He wasn’t sure what she was referring to so he chose one. “I want to marry you,” he repeated. Then a rush of anger surged up and he snapped, “So can you stop lying that I impregnated you, because I would certainly remember if I’d ever been with a girl, especially you.”

She flushed again. Snape had to thump the back of his head against the wall to rid it of an inappropriate image of her.

“It didn’t happen like normal, you see? It’s a magical pregnancy. Do you remember when you were in the hospital when you were knocked out by a Bludger?”

He bit his lip without answering.

“When you were in the hospital wing, Pomfrey somehow got your…” She flushed again. “Sperm and--”

“I did NOT--”

“I’m just saying it happened. She was taking care of you, she touched me afterward and I got pregnant.”

Snape felt his lip curl. “Sperm die when they’re exposed to air, any third year would know that. And you need thousands of them to fertilize an egg. And ninety-year-old Madam Pomfrey does not have access to my…” He fell silent, realizing too late that he should probably be just as embarrassed by the subject as Lily.

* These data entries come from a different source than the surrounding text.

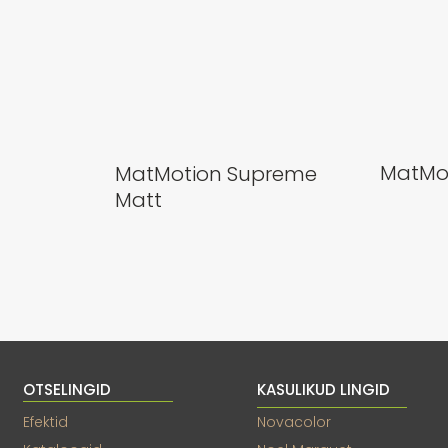
MatMo
MatMotion Supreme
Matt
OTSELINGID
KASULIKUD LINGID
Efektid
Novacolor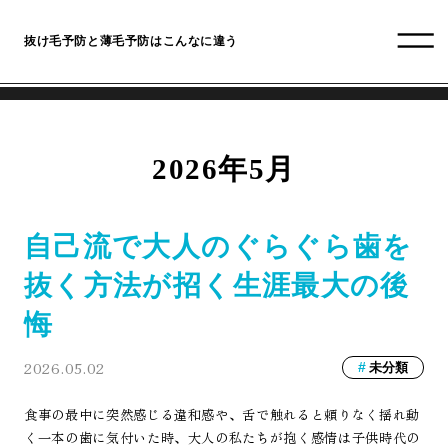
抜け毛予防と薄毛予防はこんなに違う
2026年5月
自己流で大人のぐらぐら歯を
抜く方法が招く生涯最大の後
悔
2026.05.02
未分類
食事の最中に突然感じる違和感や、舌で触れると頼りなく揺れ動
く一本の歯に気付いた時、大人の私たちが抱く感情は子供時代の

He started counting swirls on the stairs. When his ears started to cool, he looked up. There were tears in Lily’s eyes and Snape felt himself weakening.

“My parents aren’t going to understand. They’ll think I’ve been fooling around with some boy and then I won’t get to come back to Hogwarts.”

“Tell them--” Snape began fiercely but Lily interrupted.

“I can’t. I’ve already decided to stay at Hogwarts until the birth which will be sometime next month. I’ll just tell my parents classes got out late, they’ll never know.”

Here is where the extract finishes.